What to work on => Needed from the data below: all lines that contain the word "creux".
== Recorded information ==
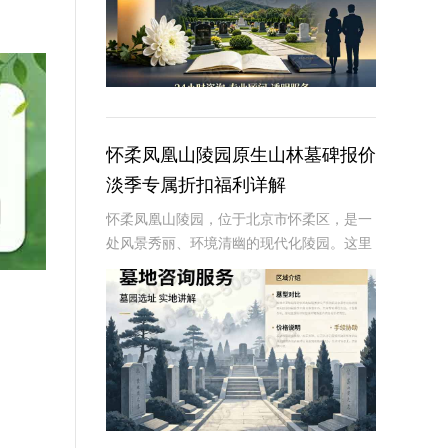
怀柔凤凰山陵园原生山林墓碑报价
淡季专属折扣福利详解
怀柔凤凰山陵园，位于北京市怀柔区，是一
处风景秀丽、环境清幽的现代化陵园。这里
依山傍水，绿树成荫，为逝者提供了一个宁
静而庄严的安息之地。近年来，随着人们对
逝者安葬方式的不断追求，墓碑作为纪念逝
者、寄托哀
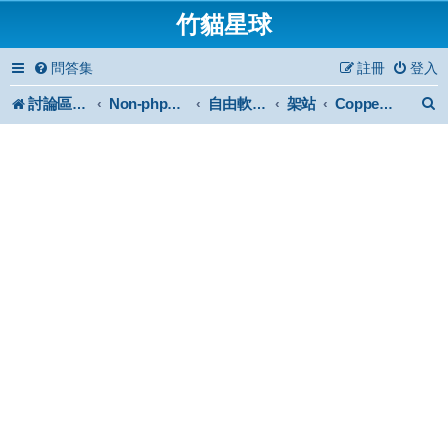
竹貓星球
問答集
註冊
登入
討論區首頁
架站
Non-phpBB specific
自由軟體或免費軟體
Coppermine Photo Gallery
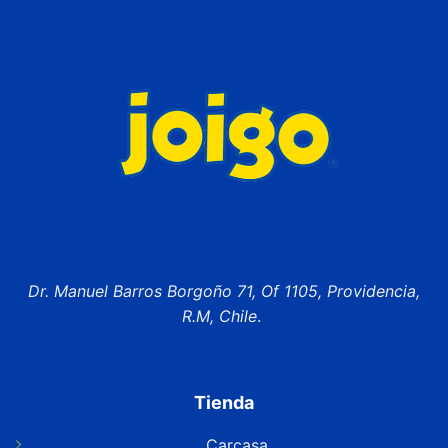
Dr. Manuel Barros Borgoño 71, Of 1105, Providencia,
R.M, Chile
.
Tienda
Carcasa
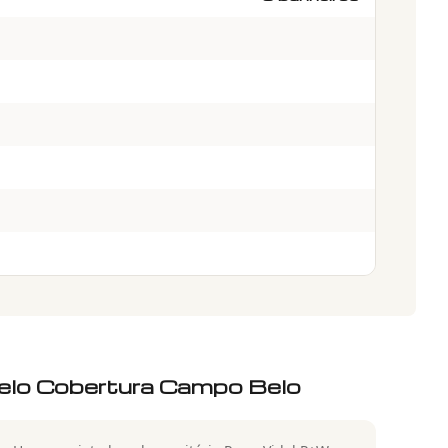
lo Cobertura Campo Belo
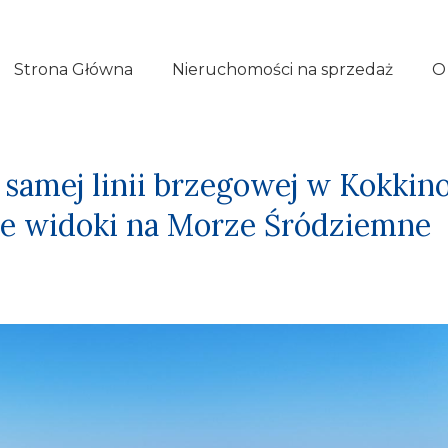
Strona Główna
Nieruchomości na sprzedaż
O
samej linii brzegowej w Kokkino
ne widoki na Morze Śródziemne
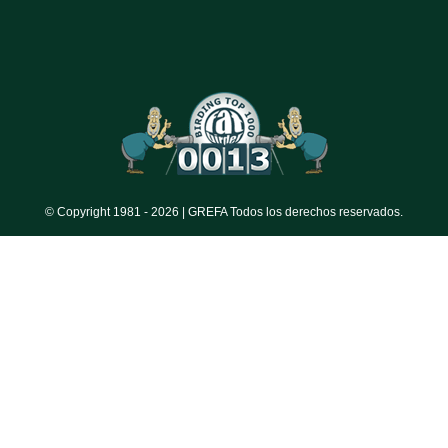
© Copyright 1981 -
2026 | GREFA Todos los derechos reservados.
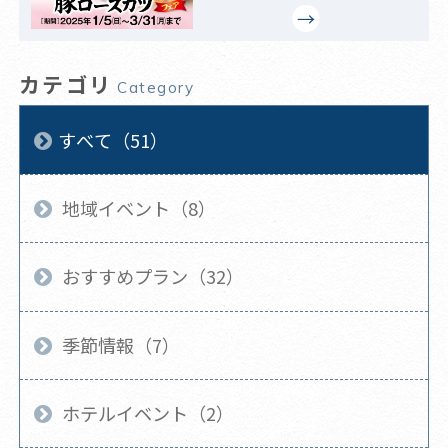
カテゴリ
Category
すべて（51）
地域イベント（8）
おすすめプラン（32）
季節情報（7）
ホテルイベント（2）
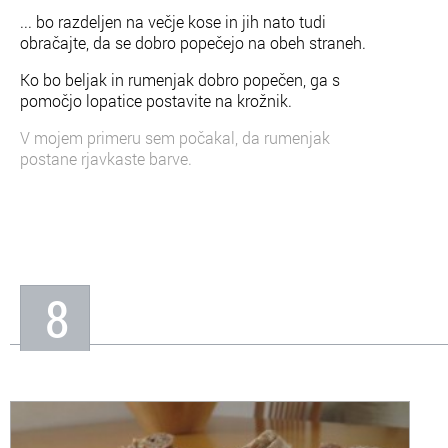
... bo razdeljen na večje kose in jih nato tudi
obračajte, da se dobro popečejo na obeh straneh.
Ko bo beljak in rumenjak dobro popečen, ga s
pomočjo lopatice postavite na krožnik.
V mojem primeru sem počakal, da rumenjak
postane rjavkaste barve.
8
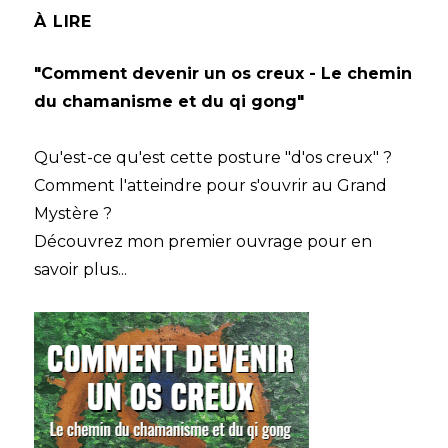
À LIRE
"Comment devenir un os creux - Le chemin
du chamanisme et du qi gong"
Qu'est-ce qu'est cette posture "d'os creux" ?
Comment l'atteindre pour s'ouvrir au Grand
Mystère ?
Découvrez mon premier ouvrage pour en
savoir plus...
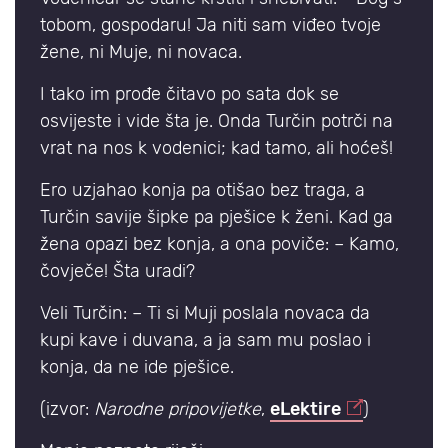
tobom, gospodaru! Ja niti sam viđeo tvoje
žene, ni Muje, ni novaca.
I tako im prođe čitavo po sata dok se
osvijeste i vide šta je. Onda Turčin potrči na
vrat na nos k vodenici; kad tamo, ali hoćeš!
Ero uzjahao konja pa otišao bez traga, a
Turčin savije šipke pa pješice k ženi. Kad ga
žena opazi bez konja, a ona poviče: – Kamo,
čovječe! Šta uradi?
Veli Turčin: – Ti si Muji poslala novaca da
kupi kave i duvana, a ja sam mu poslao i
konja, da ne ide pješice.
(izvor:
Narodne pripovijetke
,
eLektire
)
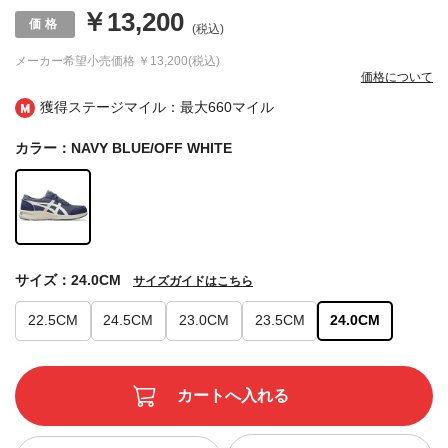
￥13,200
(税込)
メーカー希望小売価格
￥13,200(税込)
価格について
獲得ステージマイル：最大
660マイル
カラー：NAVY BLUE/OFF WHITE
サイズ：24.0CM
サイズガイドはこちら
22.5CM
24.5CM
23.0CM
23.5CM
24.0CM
===
Reply =>
"Comment devenir un os creux - Le chemin
Qu'est-ce qu'est cette posture "d'os creux" ?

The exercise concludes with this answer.